» Instructions to follow
The data below contains pictures, which are to be skipped; the lines starting at the line with "erno; capa n.º" and ending at the line with "Menanti Para" are to be output exactly, both ends included.

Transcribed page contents
-*-

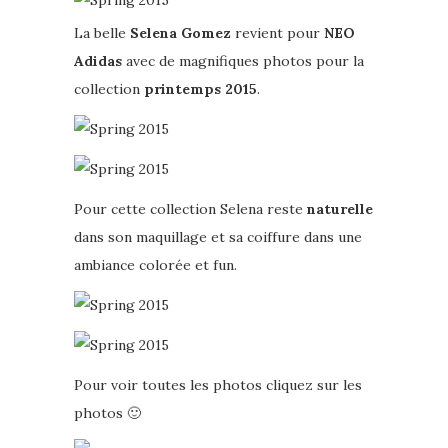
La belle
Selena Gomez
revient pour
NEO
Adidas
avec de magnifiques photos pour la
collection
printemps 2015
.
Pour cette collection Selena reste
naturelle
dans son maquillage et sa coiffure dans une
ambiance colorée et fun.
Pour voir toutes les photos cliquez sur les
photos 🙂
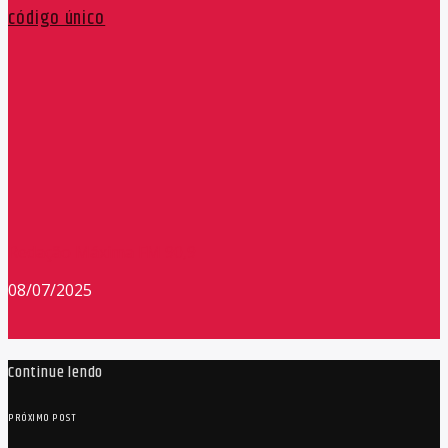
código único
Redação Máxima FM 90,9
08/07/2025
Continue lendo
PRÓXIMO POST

-*-

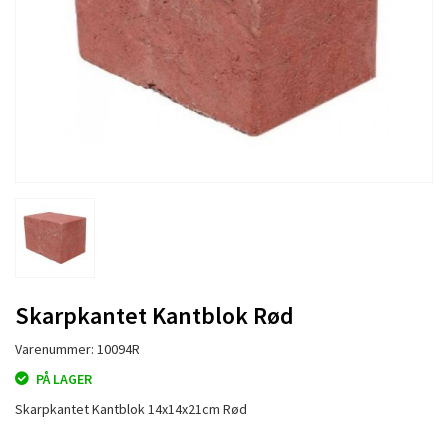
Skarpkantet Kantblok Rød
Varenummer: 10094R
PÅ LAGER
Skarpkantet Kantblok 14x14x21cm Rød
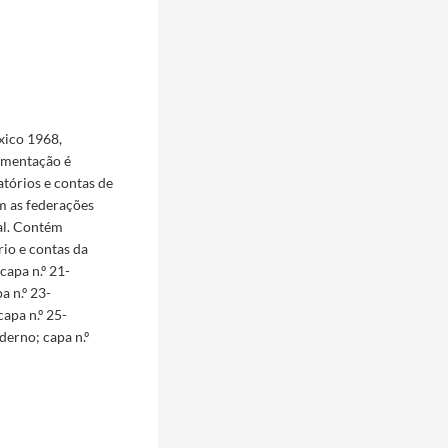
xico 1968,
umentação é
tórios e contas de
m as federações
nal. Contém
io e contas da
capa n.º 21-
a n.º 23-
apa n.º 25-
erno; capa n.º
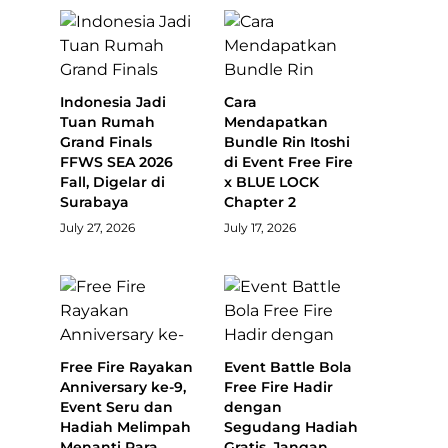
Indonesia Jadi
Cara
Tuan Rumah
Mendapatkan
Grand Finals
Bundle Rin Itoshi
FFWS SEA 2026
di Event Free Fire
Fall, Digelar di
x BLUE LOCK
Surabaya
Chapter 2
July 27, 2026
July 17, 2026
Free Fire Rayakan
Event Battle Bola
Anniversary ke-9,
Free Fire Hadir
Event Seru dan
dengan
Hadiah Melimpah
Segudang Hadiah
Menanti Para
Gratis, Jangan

-*-

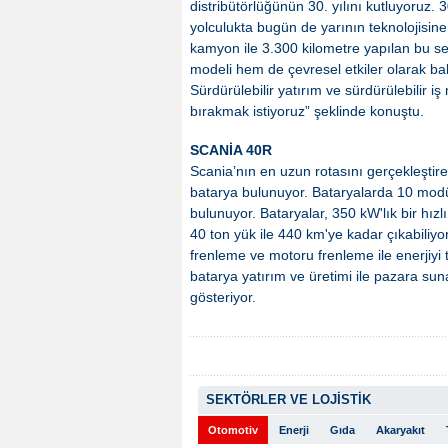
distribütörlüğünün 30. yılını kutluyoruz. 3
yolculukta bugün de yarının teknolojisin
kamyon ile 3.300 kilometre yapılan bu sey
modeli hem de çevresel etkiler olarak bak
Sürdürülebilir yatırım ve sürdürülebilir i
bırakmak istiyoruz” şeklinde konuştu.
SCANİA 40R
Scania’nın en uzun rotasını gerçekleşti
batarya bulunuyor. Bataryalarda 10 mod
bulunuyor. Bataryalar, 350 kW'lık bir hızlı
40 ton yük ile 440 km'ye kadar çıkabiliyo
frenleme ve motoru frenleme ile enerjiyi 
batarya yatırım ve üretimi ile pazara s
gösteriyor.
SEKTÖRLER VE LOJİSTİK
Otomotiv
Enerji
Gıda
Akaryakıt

-*-

» Answer space
erno; capa n.º
Indonesia Jadi
Cara
Tuan Rumah
Mendapatkan
Grand Finals
Bundle Rin Itoshi
FFWS SEA 2026
di Event Free Fire
Fall, Digelar di
x BLUE LOCK
Surabaya
Chapter 2
July 27, 2026
July 17, 2026
Free Fire Rayakan
Event Battle Bola
Anniversary ke-9,
Free Fire Hadir
Event Seru dan
dengan
Hadiah Melimpah
Segudang Hadiah
Menanti Para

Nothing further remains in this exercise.